(Study material):
——

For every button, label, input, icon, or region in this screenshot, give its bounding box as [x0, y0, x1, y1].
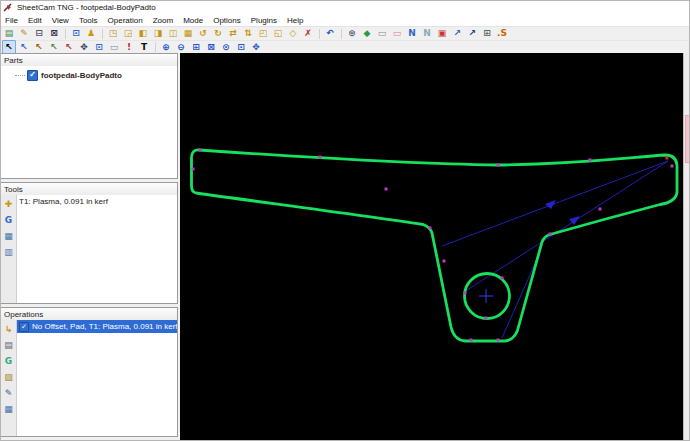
op-gcode-icon[interactable]: G — [2, 354, 16, 368]
ref-point-icon[interactable]: ▣ — [435, 27, 449, 41]
operation-label: No Offset, Pad, T1: Plasma, 0.091 in ker… — [32, 322, 177, 331]
zoom-extents-icon[interactable]: ⊠ — [204, 40, 218, 54]
op-table-icon[interactable]: ▦ — [2, 402, 16, 416]
text-tool-icon[interactable]: T — [137, 40, 151, 54]
select-op-icon[interactable]: ↖ — [62, 40, 76, 54]
view[interactable]: View — [47, 16, 74, 25]
new-tool-icon[interactable]: ✚ — [2, 197, 16, 211]
tool-gcode-icon[interactable]: G — [2, 213, 16, 227]
import-drawing-icon[interactable]: ◳ — [106, 27, 120, 41]
program-options-icon[interactable]: ⊛ — [345, 27, 359, 41]
path-rules-alt-icon[interactable]: N — [420, 27, 434, 41]
help[interactable]: Help — [282, 16, 308, 25]
tool-table-alt-icon[interactable]: ▥ — [2, 245, 16, 259]
toolbar-separator — [63, 28, 68, 40]
rotate-cw-icon[interactable]: ↻ — [211, 27, 225, 41]
op-insert-icon[interactable]: ↳ — [2, 322, 16, 336]
options[interactable]: Options — [208, 16, 246, 25]
operation-enabled-checkbox[interactable]: ✓ — [19, 322, 29, 332]
job-options-icon[interactable]: ♟ — [84, 27, 98, 41]
show-machine-icon[interactable]: ⊡ — [69, 27, 83, 41]
part-name-label[interactable]: footpedal-BodyPadto — [41, 71, 122, 80]
mode[interactable]: Mode — [178, 16, 208, 25]
copy-part-icon[interactable]: ◧ — [136, 27, 150, 41]
tools[interactable]: Tools — [74, 16, 103, 25]
op-edit-icon[interactable]: ▤ — [2, 338, 16, 352]
delete-part-icon[interactable]: ✗ — [301, 27, 315, 41]
part-outline-path — [192, 150, 678, 341]
zoom-out-icon[interactable]: ⊖ — [174, 40, 188, 54]
part-tree-item[interactable]: ✓ footpedal-BodyPadto — [1, 69, 177, 81]
title-bar: SheetCam TNG - footpedal-BodyPadto — [0, 0, 690, 14]
edit-part-icon[interactable]: ◲ — [121, 27, 135, 41]
toolbar-separator — [153, 41, 158, 53]
zoom-window-icon[interactable]: ⊞ — [189, 40, 203, 54]
operation-list-item[interactable]: ✓ No Offset, Pad, T1: Plasma, 0.091 in k… — [17, 320, 177, 333]
menu-bar: FileEditViewToolsOperationZoomModeOption… — [0, 14, 690, 27]
tool-label: T1: Plasma, 0.091 in kerf — [19, 197, 108, 206]
op-copy-icon[interactable]: ▨ — [2, 370, 16, 384]
set-origin-icon[interactable]: ↗ — [465, 27, 479, 41]
scrollbar-thumb[interactable] — [685, 115, 690, 163]
drawing-canvas[interactable] — [180, 53, 690, 441]
measure-icon[interactable]: ↖ — [47, 40, 61, 54]
file[interactable]: File — [0, 16, 23, 25]
snap-select-icon[interactable]: ↖ — [17, 40, 31, 54]
operations-button-strip: ↳ ▤ G ▨ ✎ ▦ — [1, 320, 17, 436]
select-tool-icon[interactable]: ↖ — [2, 40, 16, 54]
new-job-icon[interactable]: ▤ — [2, 27, 16, 41]
run-job-icon[interactable]: ⊞ — [480, 27, 494, 41]
raise-part-icon[interactable]: ◰ — [256, 27, 270, 41]
rotate-ccw-icon[interactable]: ↺ — [196, 27, 210, 41]
array-part-icon[interactable]: ▦ — [181, 27, 195, 41]
pen-colors-icon[interactable]: ! — [122, 40, 136, 54]
tree-branch-line — [15, 75, 25, 76]
parts-tree: ✓ footpedal-BodyPadto — [1, 66, 177, 178]
paste-part-icon[interactable]: ◨ — [151, 27, 165, 41]
scale-part-icon[interactable]: ◇ — [286, 27, 300, 41]
window-title: SheetCam TNG - footpedal-BodyPadto — [17, 3, 156, 12]
hole-center-crosshair — [479, 289, 493, 303]
tools-list: T1: Plasma, 0.091 in kerf — [17, 195, 177, 303]
operations-list: ✓ No Offset, Pad, T1: Plasma, 0.091 in k… — [17, 320, 177, 436]
rapid-move-lines — [442, 161, 668, 338]
move-tool-icon[interactable]: ✥ — [77, 40, 91, 54]
nesting-icon[interactable]: ▭ — [390, 27, 404, 41]
zoom-in-icon[interactable]: ⊕ — [159, 40, 173, 54]
open-job-icon[interactable]: ✎ — [17, 27, 31, 41]
tool-list-item[interactable]: T1: Plasma, 0.091 in kerf — [17, 195, 177, 208]
screen-capture-icon[interactable]: ⊠ — [47, 27, 61, 41]
edit-points-icon[interactable]: ↖ — [32, 40, 46, 54]
zoom-sheet-icon[interactable]: ⊡ — [234, 40, 248, 54]
tool-table-icon[interactable]: ▦ — [2, 229, 16, 243]
main-content: Parts ✓ footpedal-BodyPadto Tools ✚ — [0, 53, 690, 441]
canvas-vertical-scrollbar[interactable] — [683, 53, 690, 441]
pierce-start-mark — [666, 157, 669, 160]
mirror-v-icon[interactable]: ⇅ — [241, 27, 255, 41]
mirror-h-icon[interactable]: ⇄ — [226, 27, 240, 41]
move-origin-icon[interactable]: ↗ — [450, 27, 464, 41]
operation[interactable]: Operation — [103, 16, 148, 25]
app-icon — [3, 2, 13, 12]
rect-select-icon[interactable]: ▭ — [107, 40, 121, 54]
part-view — [180, 53, 683, 441]
plate-icon[interactable]: ▭ — [375, 27, 389, 41]
toolbar-separator — [100, 28, 105, 40]
zoom-part-icon[interactable]: ⊙ — [219, 40, 233, 54]
material-icon[interactable]: ◆ — [360, 27, 374, 41]
tools-panel: Tools ✚ G ▦ ▥ T1: Plasma — [0, 182, 178, 304]
path-rules-icon[interactable]: N — [405, 27, 419, 41]
show-machine-icon[interactable]: ⊡ — [92, 40, 106, 54]
print-icon[interactable]: ⊟ — [32, 27, 46, 41]
part-visibility-checkbox[interactable]: ✓ — [27, 70, 38, 81]
edit[interactable]: Edit — [23, 16, 47, 25]
post-process-icon[interactable]: .S — [495, 27, 509, 41]
bottom-strip — [0, 437, 178, 441]
undo-icon[interactable]: ↶ — [323, 27, 337, 41]
lower-part-icon[interactable]: ◱ — [271, 27, 285, 41]
op-pen-icon[interactable]: ✎ — [2, 386, 16, 400]
duplicate-part-icon[interactable]: ◫ — [166, 27, 180, 41]
pan-icon[interactable]: ✥ — [249, 40, 263, 54]
plugins[interactable]: Plugins — [246, 16, 282, 25]
zoom[interactable]: Zoom — [148, 16, 178, 25]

——

(Work to complete): Each record must appear again exactly as written above, without its pictures.

(Answer box):
For every button, label, input, icon, or region in this screenshot, give its bounding box as [x0, y0, x1, y1].
op-gcode-icon[interactable]: G — [2, 354, 16, 368]
ref-point-icon[interactable]: ▣ — [435, 27, 449, 41]
operation-label: No Offset, Pad, T1: Plasma, 0.091 in ker… — [32, 322, 177, 331]
zoom-extents-icon[interactable]: ⊠ — [204, 40, 218, 54]
op-table-icon[interactable]: ▦ — [2, 402, 16, 416]
text-tool-icon[interactable]: T — [137, 40, 151, 54]
select-op-icon[interactable]: ↖ — [62, 40, 76, 54]
view[interactable]: View — [47, 16, 74, 25]
new-tool-icon[interactable]: ✚ — [2, 197, 16, 211]
tool-gcode-icon[interactable]: G — [2, 213, 16, 227]
import-drawing-icon[interactable]: ◳ — [106, 27, 120, 41]
program-options-icon[interactable]: ⊛ — [345, 27, 359, 41]
path-rules-alt-icon[interactable]: N — [420, 27, 434, 41]
help[interactable]: Help — [282, 16, 308, 25]
tool-table-alt-icon[interactable]: ▥ — [2, 245, 16, 259]
toolbar-separator — [63, 28, 68, 40]
rotate-cw-icon[interactable]: ↻ — [211, 27, 225, 41]
op-insert-icon[interactable]: ↳ — [2, 322, 16, 336]
options[interactable]: Options — [208, 16, 246, 25]
operation-enabled-checkbox[interactable]: ✓ — [19, 322, 29, 332]
job-options-icon[interactable]: ♟ — [84, 27, 98, 41]
show-machine-icon[interactable]: ⊡ — [69, 27, 83, 41]
part-name-label[interactable]: footpedal-BodyPadto — [41, 71, 122, 80]
mode[interactable]: Mode — [178, 16, 208, 25]
copy-part-icon[interactable]: ◧ — [136, 27, 150, 41]
tools[interactable]: Tools — [74, 16, 103, 25]
op-edit-icon[interactable]: ▤ — [2, 338, 16, 352]
delete-part-icon[interactable]: ✗ — [301, 27, 315, 41]
part-outline-path — [192, 150, 678, 341]
zoom-out-icon[interactable]: ⊖ — [174, 40, 188, 54]
part-tree-item[interactable]: ✓ footpedal-BodyPadto — [1, 69, 177, 81]
title-bar: SheetCam TNG - footpedal-BodyPadto — [0, 0, 690, 14]
edit-part-icon[interactable]: ◲ — [121, 27, 135, 41]
toolbar-separator — [153, 41, 158, 53]
zoom-window-icon[interactable]: ⊞ — [189, 40, 203, 54]
operation-list-item[interactable]: ✓ No Offset, Pad, T1: Plasma, 0.091 in k… — [17, 320, 177, 333]
menu-bar: FileEditViewToolsOperationZoomModeOption… — [0, 14, 690, 27]
tool-label: T1: Plasma, 0.091 in kerf — [19, 197, 108, 206]
op-copy-icon[interactable]: ▨ — [2, 370, 16, 384]
set-origin-icon[interactable]: ↗ — [465, 27, 479, 41]
scrollbar-thumb[interactable] — [685, 115, 690, 163]
drawing-canvas[interactable] — [180, 53, 690, 441]
measure-icon[interactable]: ↖ — [47, 40, 61, 54]
file[interactable]: File — [0, 16, 23, 25]
snap-select-icon[interactable]: ↖ — [17, 40, 31, 54]
operations-button-strip: ↳ ▤ G ▨ ✎ ▦ — [1, 320, 17, 436]
select-tool-icon[interactable]: ↖ — [2, 40, 16, 54]
new-job-icon[interactable]: ▤ — [2, 27, 16, 41]
run-job-icon[interactable]: ⊞ — [480, 27, 494, 41]
raise-part-icon[interactable]: ◰ — [256, 27, 270, 41]
rotate-ccw-icon[interactable]: ↺ — [196, 27, 210, 41]
array-part-icon[interactable]: ▦ — [181, 27, 195, 41]
pen-colors-icon[interactable]: ! — [122, 40, 136, 54]
tree-branch-line — [15, 75, 25, 76]
parts-tree: ✓ footpedal-BodyPadto — [1, 66, 177, 178]
paste-part-icon[interactable]: ◨ — [151, 27, 165, 41]
scale-part-icon[interactable]: ◇ — [286, 27, 300, 41]
window-title: SheetCam TNG - footpedal-BodyPadto — [17, 3, 156, 12]
hole-center-crosshair — [479, 289, 493, 303]
tools-list: T1: Plasma, 0.091 in kerf — [17, 195, 177, 303]
operations-list: ✓ No Offset, Pad, T1: Plasma, 0.091 in k… — [17, 320, 177, 436]
rapid-move-lines — [442, 161, 668, 338]
move-tool-icon[interactable]: ✥ — [77, 40, 91, 54]
nesting-icon[interactable]: ▭ — [390, 27, 404, 41]
zoom-in-icon[interactable]: ⊕ — [159, 40, 173, 54]
open-job-icon[interactable]: ✎ — [17, 27, 31, 41]
tool-list-item[interactable]: T1: Plasma, 0.091 in kerf — [17, 195, 177, 208]
screen-capture-icon[interactable]: ⊠ — [47, 27, 61, 41]
edit-points-icon[interactable]: ↖ — [32, 40, 46, 54]
zoom-sheet-icon[interactable]: ⊡ — [234, 40, 248, 54]
tool-table-icon[interactable]: ▦ — [2, 229, 16, 243]
main-content: Parts ✓ footpedal-BodyPadto Tools ✚ — [0, 53, 690, 441]
canvas-vertical-scrollbar[interactable] — [683, 53, 690, 441]
pierce-start-mark — [666, 157, 669, 160]
mirror-v-icon[interactable]: ⇅ — [241, 27, 255, 41]
mirror-h-icon[interactable]: ⇄ — [226, 27, 240, 41]
move-origin-icon[interactable]: ↗ — [450, 27, 464, 41]
operation[interactable]: Operation — [103, 16, 148, 25]
app-icon — [3, 2, 13, 12]
rect-select-icon[interactable]: ▭ — [107, 40, 121, 54]
part-view — [180, 53, 683, 441]
plate-icon[interactable]: ▭ — [375, 27, 389, 41]
toolbar-separator — [100, 28, 105, 40]
zoom-part-icon[interactable]: ⊙ — [219, 40, 233, 54]
material-icon[interactable]: ◆ — [360, 27, 374, 41]
tools-panel: Tools ✚ G ▦ ▥ T1: Plasma — [0, 182, 178, 304]
path-rules-icon[interactable]: N — [405, 27, 419, 41]
show-machine-icon[interactable]: ⊡ — [92, 40, 106, 54]
print-icon[interactable]: ⊟ — [32, 27, 46, 41]
part-visibility-checkbox[interactable]: ✓ — [27, 70, 38, 81]
edit[interactable]: Edit — [23, 16, 47, 25]
post-process-icon[interactable]: .S — [495, 27, 509, 41]
bottom-strip — [0, 437, 178, 441]
undo-icon[interactable]: ↶ — [323, 27, 337, 41]
lower-part-icon[interactable]: ◱ — [271, 27, 285, 41]
op-pen-icon[interactable]: ✎ — [2, 386, 16, 400]
duplicate-part-icon[interactable]: ◫ — [166, 27, 180, 41]
pan-icon[interactable]: ✥ — [249, 40, 263, 54]
plugins[interactable]: Plugins — [246, 16, 282, 25]
zoom[interactable]: Zoom — [148, 16, 178, 25]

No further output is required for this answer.